▶ _Description of the task_:
Scan the records below for the word "which". Copy each line where it appears.

▶ _Available records_:

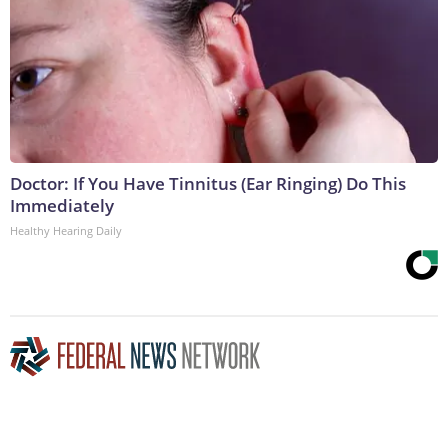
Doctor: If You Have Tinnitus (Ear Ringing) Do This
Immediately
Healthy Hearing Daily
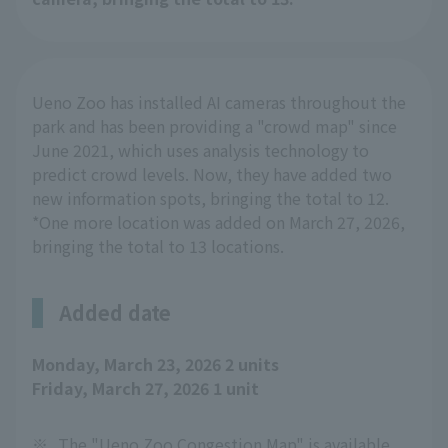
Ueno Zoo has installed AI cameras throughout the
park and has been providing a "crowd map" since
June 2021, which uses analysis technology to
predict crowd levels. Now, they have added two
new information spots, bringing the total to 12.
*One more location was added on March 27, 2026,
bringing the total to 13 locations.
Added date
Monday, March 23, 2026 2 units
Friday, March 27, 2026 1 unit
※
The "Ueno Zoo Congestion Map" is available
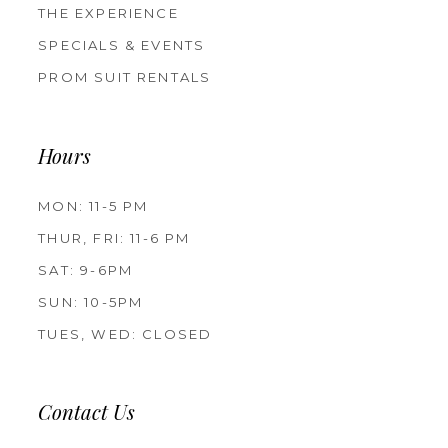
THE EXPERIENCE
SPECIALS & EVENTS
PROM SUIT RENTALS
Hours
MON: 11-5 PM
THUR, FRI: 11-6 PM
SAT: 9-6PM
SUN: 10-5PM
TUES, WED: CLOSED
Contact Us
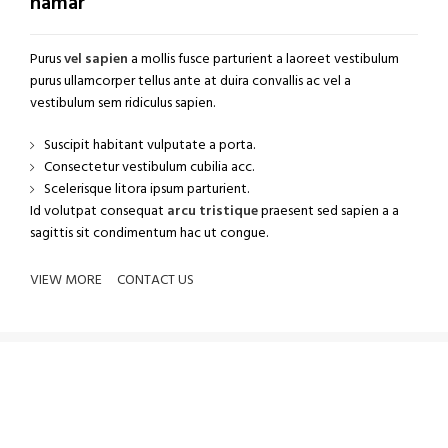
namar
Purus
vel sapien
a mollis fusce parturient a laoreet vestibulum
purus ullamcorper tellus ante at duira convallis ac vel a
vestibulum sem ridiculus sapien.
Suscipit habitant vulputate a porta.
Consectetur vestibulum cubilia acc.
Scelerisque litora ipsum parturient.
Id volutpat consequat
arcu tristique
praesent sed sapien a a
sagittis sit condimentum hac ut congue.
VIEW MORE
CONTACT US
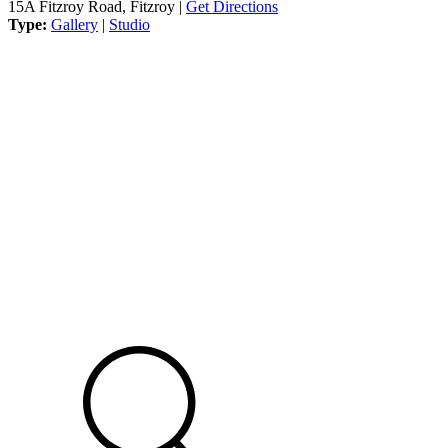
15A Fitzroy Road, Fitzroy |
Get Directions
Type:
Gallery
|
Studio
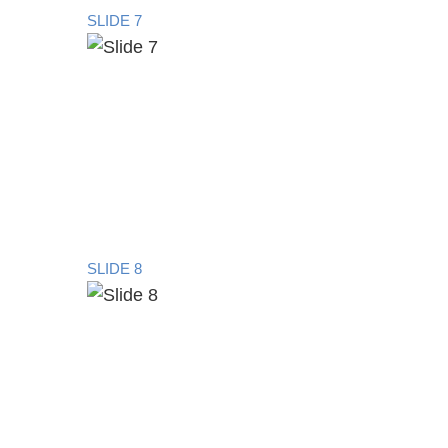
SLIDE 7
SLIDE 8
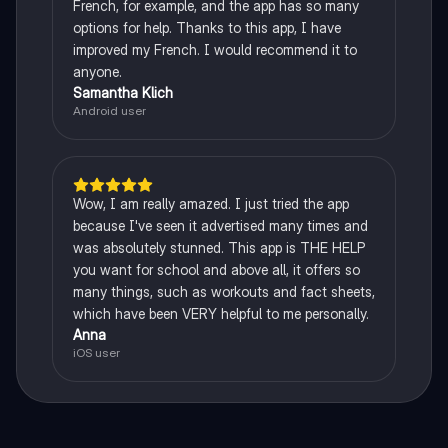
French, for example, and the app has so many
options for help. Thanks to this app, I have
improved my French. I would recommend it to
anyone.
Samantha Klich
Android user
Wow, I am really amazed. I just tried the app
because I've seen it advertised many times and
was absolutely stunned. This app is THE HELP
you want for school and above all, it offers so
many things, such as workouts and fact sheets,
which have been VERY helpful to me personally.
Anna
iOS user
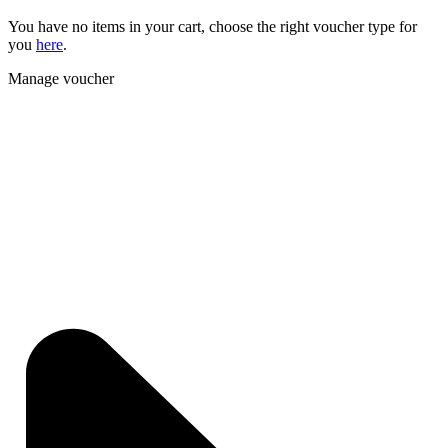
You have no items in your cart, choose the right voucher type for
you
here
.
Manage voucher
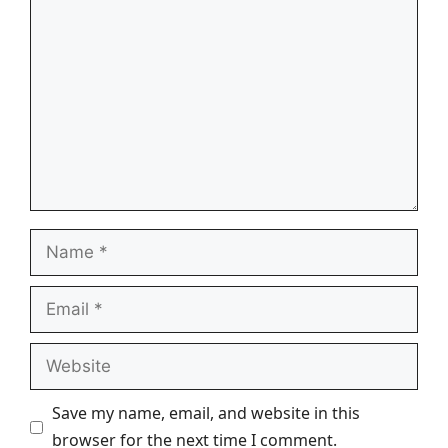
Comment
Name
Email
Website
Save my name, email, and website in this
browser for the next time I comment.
---
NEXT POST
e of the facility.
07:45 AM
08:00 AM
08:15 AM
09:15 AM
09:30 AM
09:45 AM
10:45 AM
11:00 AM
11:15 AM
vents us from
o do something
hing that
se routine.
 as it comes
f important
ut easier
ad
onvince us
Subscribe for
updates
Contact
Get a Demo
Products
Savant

▶ _Task result_:
June 2021, which uses analysis technology to
which have been VERY helpful to me personally.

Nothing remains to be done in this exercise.